In 1992, in cooperation with the City of Orlando, GOAA constructed Colonel Joe Kittinger Park in the southwest corner of the airport. Named in honor of noted local aviator, Colonel Joe Kittinger Jr., USAF (Ret) by the City of Orlando, the aviation-themed park overlooks the approach end of ORL's Runway 7. The park was temporarily closed in 2008 and partially demolished for an expansion project of the State Road 408 East-West Expressway, sacrificing part of the park's previous facilities and acreage for a storm water retention area. The park, albeit reduced in size, reopened in March 2011. In 2014, GOAA and City of Orlando officials approved inclusion in the park of a demilitarized F-4D Phantom II jet fighter on loan from the National Museum of the U.S. Air Force (NMUSAF). This aircraft arrived at ORL from Texas on July 22, 2014 and is on pylon-mounted static display at the park. The jet received from NMUSAF, AF Ser. No. 65-0747, was actually flown by Colonel Kittinger multiple times, including while based in Thailand during the Vietnam War and after the war while based in England.
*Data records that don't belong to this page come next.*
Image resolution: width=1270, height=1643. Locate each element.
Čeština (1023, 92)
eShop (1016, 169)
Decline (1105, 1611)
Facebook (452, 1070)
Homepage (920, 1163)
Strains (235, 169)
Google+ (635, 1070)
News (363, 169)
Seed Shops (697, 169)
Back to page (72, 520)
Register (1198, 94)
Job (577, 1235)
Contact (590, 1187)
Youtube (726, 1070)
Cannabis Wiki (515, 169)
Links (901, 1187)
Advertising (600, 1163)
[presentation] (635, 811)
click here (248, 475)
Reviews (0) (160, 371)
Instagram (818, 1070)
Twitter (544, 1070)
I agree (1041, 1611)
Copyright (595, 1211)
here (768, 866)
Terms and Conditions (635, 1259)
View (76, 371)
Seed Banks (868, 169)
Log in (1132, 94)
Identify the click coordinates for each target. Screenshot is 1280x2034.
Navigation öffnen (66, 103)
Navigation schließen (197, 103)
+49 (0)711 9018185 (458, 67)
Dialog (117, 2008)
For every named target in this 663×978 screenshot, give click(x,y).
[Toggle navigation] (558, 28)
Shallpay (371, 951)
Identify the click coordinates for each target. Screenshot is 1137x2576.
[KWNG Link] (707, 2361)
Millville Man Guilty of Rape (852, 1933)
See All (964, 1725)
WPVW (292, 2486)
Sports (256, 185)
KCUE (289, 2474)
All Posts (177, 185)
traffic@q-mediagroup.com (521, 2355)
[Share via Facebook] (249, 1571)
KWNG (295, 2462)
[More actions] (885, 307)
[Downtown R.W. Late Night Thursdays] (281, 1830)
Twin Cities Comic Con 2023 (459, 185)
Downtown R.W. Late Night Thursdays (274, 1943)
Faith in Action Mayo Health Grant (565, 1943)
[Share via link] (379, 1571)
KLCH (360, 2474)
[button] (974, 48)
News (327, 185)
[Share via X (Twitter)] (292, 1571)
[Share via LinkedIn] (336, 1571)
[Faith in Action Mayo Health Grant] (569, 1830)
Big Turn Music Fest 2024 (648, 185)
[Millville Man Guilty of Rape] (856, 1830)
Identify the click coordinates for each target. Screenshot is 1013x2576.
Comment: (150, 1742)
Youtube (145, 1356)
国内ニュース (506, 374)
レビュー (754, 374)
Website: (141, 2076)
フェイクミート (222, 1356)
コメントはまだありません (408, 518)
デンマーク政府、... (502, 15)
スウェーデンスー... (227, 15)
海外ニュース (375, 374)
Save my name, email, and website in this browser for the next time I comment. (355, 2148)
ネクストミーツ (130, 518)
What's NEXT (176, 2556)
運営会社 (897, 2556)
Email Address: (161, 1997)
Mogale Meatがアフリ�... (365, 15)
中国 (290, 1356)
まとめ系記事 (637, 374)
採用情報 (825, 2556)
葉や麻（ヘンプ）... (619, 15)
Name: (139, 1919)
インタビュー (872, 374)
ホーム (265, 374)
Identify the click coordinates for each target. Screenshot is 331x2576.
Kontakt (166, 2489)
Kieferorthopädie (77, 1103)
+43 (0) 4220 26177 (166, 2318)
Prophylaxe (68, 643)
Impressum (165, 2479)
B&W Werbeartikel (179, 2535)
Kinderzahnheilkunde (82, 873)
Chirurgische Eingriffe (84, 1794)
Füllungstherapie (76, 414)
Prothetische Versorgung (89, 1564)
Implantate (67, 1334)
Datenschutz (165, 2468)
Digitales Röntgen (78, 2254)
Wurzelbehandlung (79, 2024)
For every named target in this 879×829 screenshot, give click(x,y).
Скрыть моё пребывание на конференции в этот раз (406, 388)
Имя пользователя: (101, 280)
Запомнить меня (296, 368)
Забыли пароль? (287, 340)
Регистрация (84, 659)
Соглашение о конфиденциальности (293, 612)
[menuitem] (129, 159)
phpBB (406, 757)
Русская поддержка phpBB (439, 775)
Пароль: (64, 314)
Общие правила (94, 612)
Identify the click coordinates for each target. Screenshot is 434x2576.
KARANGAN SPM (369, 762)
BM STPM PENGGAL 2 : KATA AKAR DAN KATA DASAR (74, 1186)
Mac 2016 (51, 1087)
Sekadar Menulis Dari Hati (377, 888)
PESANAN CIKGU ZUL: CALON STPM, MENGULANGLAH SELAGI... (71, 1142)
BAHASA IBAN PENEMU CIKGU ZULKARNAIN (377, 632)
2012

==Accidents and incidents==
- On October 1, 1960, an Eastern Air Lines Martin 4-0-4 on approach to ORL, when the right wing of the Martin clipped a Beechcraft Bonanza. The Martin landed safely with no injuries, but the Beech crashed and the pilot was killed.
- On November 29, 1967, a Learjet 23 operated by Jet International crashed on approach to ORL during an emergency landing, 7/10 of a mile SW of the airport because of fuel transfer problems and stalled and entered a spin on a go-around, crashing into a private home. All 3 occupants died.
- On September 1, 2022, a Diamond DA-42NG Twin Star, N43RG, was holding position short of runway 07 when a microburst occurred over the airport. The resulting strong winds flipped the aircraft, killing one individual and injuring the flight instructor.